== EXERCISE MATERIAL ==

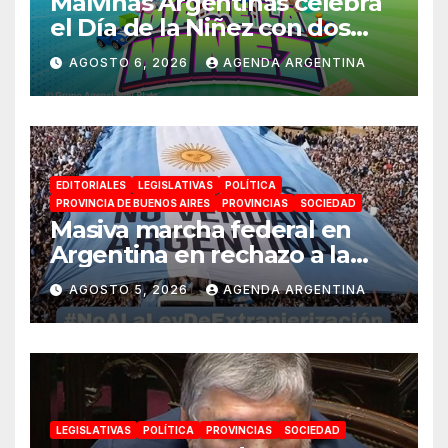
Malvinas Argentinas celebra
el Día de la Niñez con dos
jornadas de juegos,
AGOSTO 6, 2026
AGENDA ARGENTINA
espectáculos y actividades
para toda la familia
EDITORIALES
LEGISLATIVAS
POLÍTICA
PROVINCIA DE BUENOS AIRES
PROVINCIAS
SOCIEDAD
Masiva marcha federal en
Argentina en rechazo a la
reforma de la Ley de Tierras
AGOSTO 5, 2026
AGENDA ARGENTINA
impulsada por Milei: «La
soberanía no se negocia»
LEGISLATIVAS
POLÍTICA
PROVINCIAS
SOCIEDAD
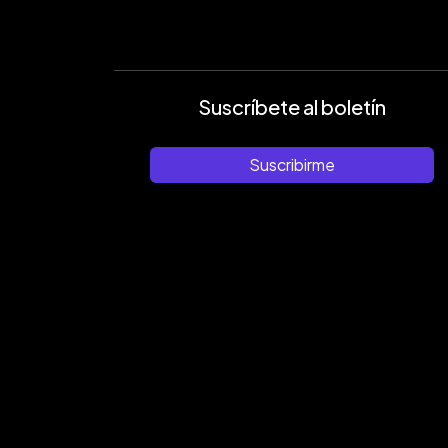
Suscríbete al boletín
Suscribirme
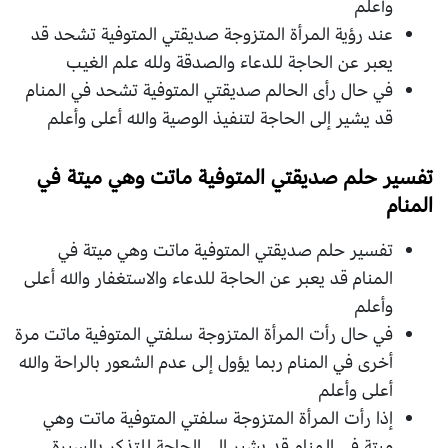
وأعلم
عند رؤية المرأة المتزوجة صديقتي المتوفية تشحد قد
يعبر عن الحاجة للدعاء والصدقة ولله علم الغيب
في حال رأى الحالم صديقتي المتوفية تشحد في المنام
قد يشير إلى الحاجة لتنفيذ الوصية والله أعلى وأعلم
تفسير حلم صديقتي المتوفية ماتت وهي ميتة في
المنام
تفسير حلم صديقتي المتوفية ماتت وهي ميتة في
المنام قد يعبر عن الحاجة للدعاء والاستغفار والله أعلى
وأعلم
في حال رأت المرأة المتزوجة سلفتي المتوفية ماتت مرة
أخرى في المنام ربما يؤول إلى عدم الشعور بالراحة والله
أعلى وأعلم
إذا رأت المرأة المتزوجة سلفتي المتوفية ماتت وهي
ميتة في المنام قد يشير إلى الحاجة للتذكر بالسيرة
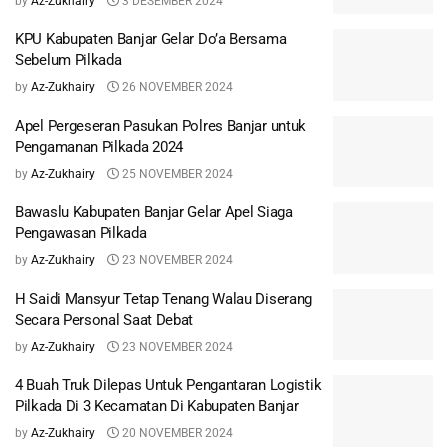
by
Az-Zukhairy
3 DESEMBER 2024
KPU Kabupaten Banjar Gelar Do’a Bersama
Sebelum Pilkada
by
Az-Zukhairy
26 NOVEMBER 2024
Apel Pergeseran Pasukan Polres Banjar untuk
Pengamanan Pilkada 2024
by
Az-Zukhairy
25 NOVEMBER 2024
Bawaslu Kabupaten Banjar Gelar Apel Siaga
Pengawasan Pilkada
by
Az-Zukhairy
23 NOVEMBER 2024
H Saidi Mansyur Tetap Tenang Walau Diserang
Secara Personal Saat Debat
by
Az-Zukhairy
23 NOVEMBER 2024
4 Buah Truk Dilepas Untuk Pengantaran Logistik
Pilkada Di 3 Kecamatan Di Kabupaten Banjar
by
Az-Zukhairy
20 NOVEMBER 2024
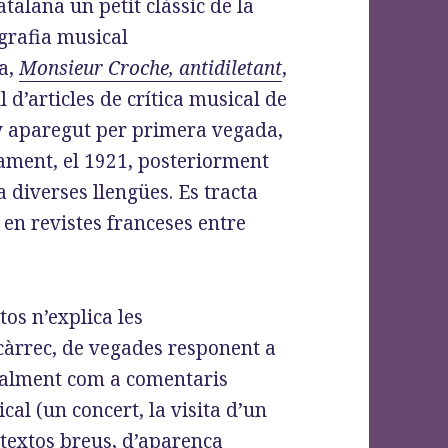
atalana un petit clàssic de la
grafia musical
a,
Monsieur Croche, antidiletant
,
l d’articles de crítica musical de
 aparegut per primera vegada,
ment, el 1921, posteriorment
a diverses llengües. Es tracta
s en revistes franceses entre
.
os n’explica les
encàrrec, de vegades responent a
ralment com a comentaris
l (un concert, la visita d’un
n textos breus, d’aparença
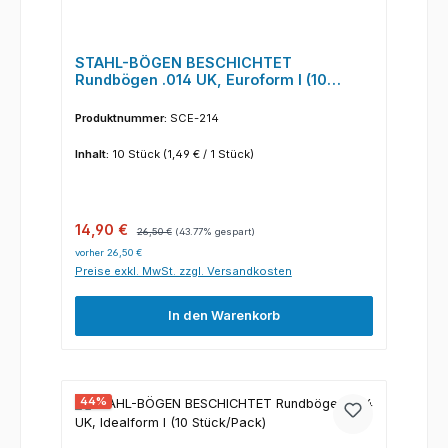
STAHL-BÖGEN BESCHICHTET
Rundbögen .014 UK, Euroform I (10
Stück/Pack)
Produktnummer:
SCE-214
Inhalt:
10 Stück
(1,49 € / 1 Stück)
Verkaufspreis:
Regulärer Preis:
14,90 €
26,50 €
(43.77% gespart)
vorher 26,50 €
Preise exkl. MwSt. zzgl. Versandkosten
In den Warenkorb
44
%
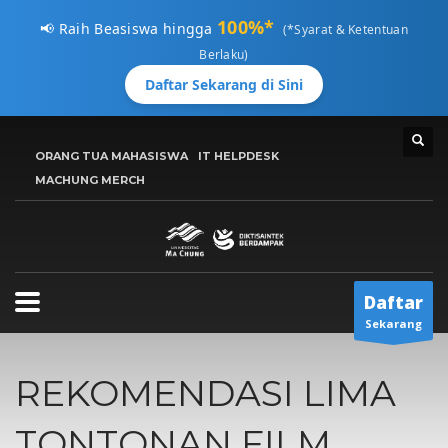
100%*
📢 Raih Beasiswa hingga
(*Syarat & Ketentuan
Berlaku)
Daftar Sekarang di Sini
CARA MENDAFTAR
ORANG TUA MAHASISWA
IT HELPDESK
1
MACHUNG MERCH
Kunjungi
pmb.machung.ac.id.
2
Lengkapi Data.
3
Tunggu
Email Konfirmasi
Hubungi Kami Di 0811 3610 414, atau kirimkan email ke:
Daftar
info@machung.ac.id
. Terima Kasih!
Sekarang
Jadwal Buka ADMISI UMC
REKOMENDASI LIMA
Senin-Jumat 8:00AM - 5:00PM
TONTONAN FILM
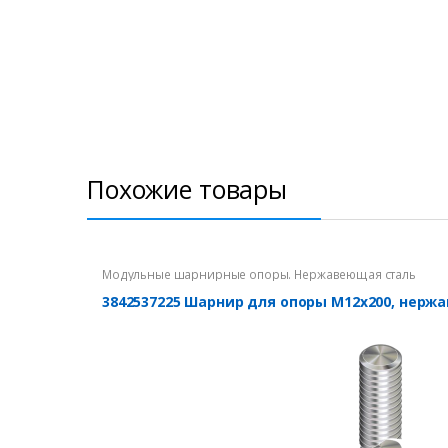
Похожие товары
Модульные шарнирные опоры. Нержавеющая сталь
3842537225 Шарнир для опоры М12х200, нерж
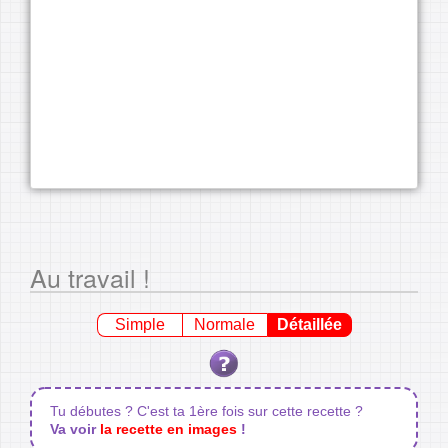
Au travail !
Simple
Normale
Détaillée
Tu débutes ? C'est ta 1ère fois sur cette recette ?
Va voir
la recette en images
!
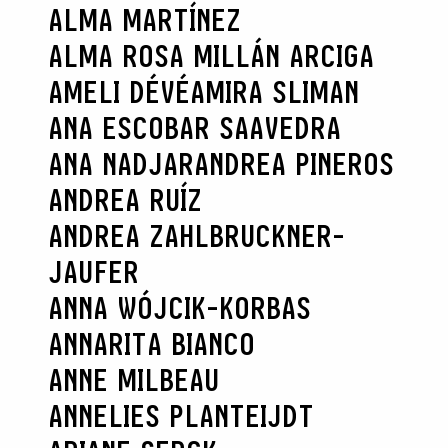
ALMA MARTÍNEZ
ALMA ROSA MILLÁN ARCIGA
AMELI DÉVÉ
AMIRA SLIMAN
ANA ESCOBAR SAAVEDRA
ANA NADJAR
ANDREA PINEROS
ANDREA RUÍZ
ANDREA ZAHLBRUCKNER-
JAUFER
ANNA WÓJCIK-KORBAS
ANNARITA BIANCO
ANNE MILBEAU
ANNELIES PLANTEIJDT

===

Tally the lines in the records above that contain the string "وأعلم" and report only the tally.

**SOLUTION:** 4